Article

TECHNOLOGY NEWS

BIG IRON MOVES TOWARD EXASCALE COMPUTING

Neal Leavitt

Developers and researchers face many challenges in trying to produce exascale supercomputers, which would perform a thousand times faster than today's most powerful systems.

Supercomputing is entering a new frontier: the exaflops era, in which high-performance machines could run a thousand times faster than today's petaflops systems.

Some experts say that someone could build an exaflops machines—capable of performing 1018 floating-point operations per second—by the end of this decade.

More speed would be welcome, as supercomputing is used in many areas—including nuclear-weapon testing simulations, analyzing the geologies of various areas for possible oil deposits, astronomy, astrophysics, financial services, life sciences, and climate modeling—that could benefit from even more performance.

"This will necessitate new hardware and software paradigms," said Arend Dittmer, director of product marketing for Penguin Computing, a high-performance computing (HPC) services provider.

But for the first time in decades, computing-technology advances might be threatened, said John Shalf, Computer Science Department head in the US Lawrence Berkeley National Laboratory's Computing Research Division.

"While transistor density on silicon is projected to increase with Moore's law, the energy efficiency of silicon is not," he noted. "Power [consumption] has rapidly become the leading design constraint for future high-performance systems."

Thus, said Dittmer, software developers will have to optimize code for power efficiency rather than just performance.

Researchers are also looking into a number of disruptive hardware technologies that could dramatically increase efficiency, including new types of memory, silicon photonics, stacked-chip architectures, and computational accelerators, explained Dimitrios S. Nikolopoulos, professor and director of research at Queen's University Belfast.

The US, China, Japan, the European Union, and Russia are each investing billions of dollars in supercomputer research.

Achieving HPC improvements could even help those who don't use supercomputers. "As always," explained Intel Labs Fellow Shekhar Borkar, "the technology will trickle down to mainstream computing."

However, building exascale machines faces some significant challenges.

BACKGROUNDER

University of Illinois at Urbana-Champaign researchers started building supercomputers in the early 1950s and parallel supercomputers in the early 1960s.

Seymour Cray, who founded Cray Research—the forerunner of today's Cray Inc.—in the 1970s, is considered the father of commercial supercomputing.

Early supercomputers were designed like mainframes but adapted for higher speed.

In the 1980s, the next wave of HPC machines used custom processors.
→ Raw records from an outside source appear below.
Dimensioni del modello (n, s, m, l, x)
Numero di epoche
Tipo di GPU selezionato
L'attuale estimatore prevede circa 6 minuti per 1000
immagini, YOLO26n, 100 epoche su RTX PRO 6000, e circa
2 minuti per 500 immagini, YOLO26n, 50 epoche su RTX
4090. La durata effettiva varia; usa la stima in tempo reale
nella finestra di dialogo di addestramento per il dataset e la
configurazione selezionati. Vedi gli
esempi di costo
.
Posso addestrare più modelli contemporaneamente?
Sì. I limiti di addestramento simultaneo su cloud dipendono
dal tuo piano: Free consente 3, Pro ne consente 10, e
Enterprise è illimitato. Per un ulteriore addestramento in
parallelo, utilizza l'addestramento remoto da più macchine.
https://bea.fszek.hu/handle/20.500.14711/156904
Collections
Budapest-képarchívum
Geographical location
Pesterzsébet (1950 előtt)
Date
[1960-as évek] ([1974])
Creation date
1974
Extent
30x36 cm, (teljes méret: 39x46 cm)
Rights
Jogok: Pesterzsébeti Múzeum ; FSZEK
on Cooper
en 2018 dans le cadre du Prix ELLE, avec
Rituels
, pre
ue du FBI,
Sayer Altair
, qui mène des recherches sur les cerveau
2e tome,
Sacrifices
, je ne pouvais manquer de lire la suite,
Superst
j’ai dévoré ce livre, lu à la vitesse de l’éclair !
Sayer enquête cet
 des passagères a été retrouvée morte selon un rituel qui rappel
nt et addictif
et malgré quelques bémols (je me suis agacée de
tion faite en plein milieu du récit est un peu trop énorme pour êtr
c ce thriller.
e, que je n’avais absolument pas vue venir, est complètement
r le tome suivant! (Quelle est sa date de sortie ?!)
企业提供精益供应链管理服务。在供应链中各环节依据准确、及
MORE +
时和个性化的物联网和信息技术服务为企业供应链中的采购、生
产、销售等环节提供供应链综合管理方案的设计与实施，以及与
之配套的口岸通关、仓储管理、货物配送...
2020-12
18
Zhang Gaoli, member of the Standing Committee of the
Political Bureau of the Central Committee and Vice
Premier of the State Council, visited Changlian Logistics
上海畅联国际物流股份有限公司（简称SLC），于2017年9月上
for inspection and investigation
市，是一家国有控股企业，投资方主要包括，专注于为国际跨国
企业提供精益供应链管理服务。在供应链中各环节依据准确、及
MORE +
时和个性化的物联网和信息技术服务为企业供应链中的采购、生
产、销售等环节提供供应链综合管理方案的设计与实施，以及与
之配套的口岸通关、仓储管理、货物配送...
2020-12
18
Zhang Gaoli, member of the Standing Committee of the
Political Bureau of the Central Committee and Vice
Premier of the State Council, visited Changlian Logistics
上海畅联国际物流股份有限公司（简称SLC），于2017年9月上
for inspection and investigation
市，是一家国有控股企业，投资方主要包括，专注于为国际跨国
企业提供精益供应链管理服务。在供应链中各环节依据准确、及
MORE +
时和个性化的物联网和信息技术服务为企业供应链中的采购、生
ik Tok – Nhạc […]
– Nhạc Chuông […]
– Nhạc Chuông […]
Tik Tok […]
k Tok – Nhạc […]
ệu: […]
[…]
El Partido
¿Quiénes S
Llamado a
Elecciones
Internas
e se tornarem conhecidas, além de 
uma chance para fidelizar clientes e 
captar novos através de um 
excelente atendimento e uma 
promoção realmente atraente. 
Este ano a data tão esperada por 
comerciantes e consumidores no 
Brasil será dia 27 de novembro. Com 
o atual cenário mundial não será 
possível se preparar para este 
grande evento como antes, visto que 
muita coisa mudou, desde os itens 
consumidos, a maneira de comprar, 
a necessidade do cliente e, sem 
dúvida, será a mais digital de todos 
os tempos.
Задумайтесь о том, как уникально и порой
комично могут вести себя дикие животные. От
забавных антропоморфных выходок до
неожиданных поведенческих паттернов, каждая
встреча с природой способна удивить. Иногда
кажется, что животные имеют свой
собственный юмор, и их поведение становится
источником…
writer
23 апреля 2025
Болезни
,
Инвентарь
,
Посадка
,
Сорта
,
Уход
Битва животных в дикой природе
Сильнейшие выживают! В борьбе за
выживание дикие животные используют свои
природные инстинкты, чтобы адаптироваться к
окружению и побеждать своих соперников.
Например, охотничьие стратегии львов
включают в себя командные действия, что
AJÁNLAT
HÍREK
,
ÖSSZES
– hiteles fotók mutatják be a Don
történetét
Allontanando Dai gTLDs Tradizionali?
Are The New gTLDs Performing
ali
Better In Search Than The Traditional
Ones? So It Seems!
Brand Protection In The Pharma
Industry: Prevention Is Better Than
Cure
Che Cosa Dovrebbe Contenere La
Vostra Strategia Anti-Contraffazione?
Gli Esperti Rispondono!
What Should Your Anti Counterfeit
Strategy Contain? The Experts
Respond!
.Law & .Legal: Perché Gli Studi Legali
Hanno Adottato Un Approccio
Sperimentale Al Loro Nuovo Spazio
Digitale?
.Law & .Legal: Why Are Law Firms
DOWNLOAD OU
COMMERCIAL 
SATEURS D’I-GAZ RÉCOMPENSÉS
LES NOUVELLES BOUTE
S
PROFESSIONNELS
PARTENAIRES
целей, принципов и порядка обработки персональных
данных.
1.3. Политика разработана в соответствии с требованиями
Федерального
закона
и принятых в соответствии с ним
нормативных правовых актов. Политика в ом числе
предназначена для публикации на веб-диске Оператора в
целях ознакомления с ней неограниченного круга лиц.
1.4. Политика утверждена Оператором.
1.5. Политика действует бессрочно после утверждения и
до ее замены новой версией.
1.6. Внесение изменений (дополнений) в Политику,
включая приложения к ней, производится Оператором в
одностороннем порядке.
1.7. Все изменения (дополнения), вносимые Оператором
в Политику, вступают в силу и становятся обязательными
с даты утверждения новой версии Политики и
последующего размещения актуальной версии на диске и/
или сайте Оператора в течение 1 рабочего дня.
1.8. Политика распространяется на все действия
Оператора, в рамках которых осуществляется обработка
During the 1990s, general-purpose commercial processors began offering good performance, low prices, and reduced development costs, which made them attractive for use in supercomputers, said Stanford University professor William Dally, who is also chief scientist and senior vice president of research at GPU maker Nvidia.

The first machine to break the petaflops barrier was IBM's Roadrunner in 2008.

Getting to exascale computing is critical for numerous reasons. Faster supercomputers could conduct calculations that have been beyond reach because of insufficient performance, noted IBM Research director of computing systems Michael Rosenfield.

Another issue is that many complex problems have a large number of parameters. The only way to deal with such problems is to simultaneously run multiple sets of calculations using different combinations of parameters, which requires tremendous computational resources.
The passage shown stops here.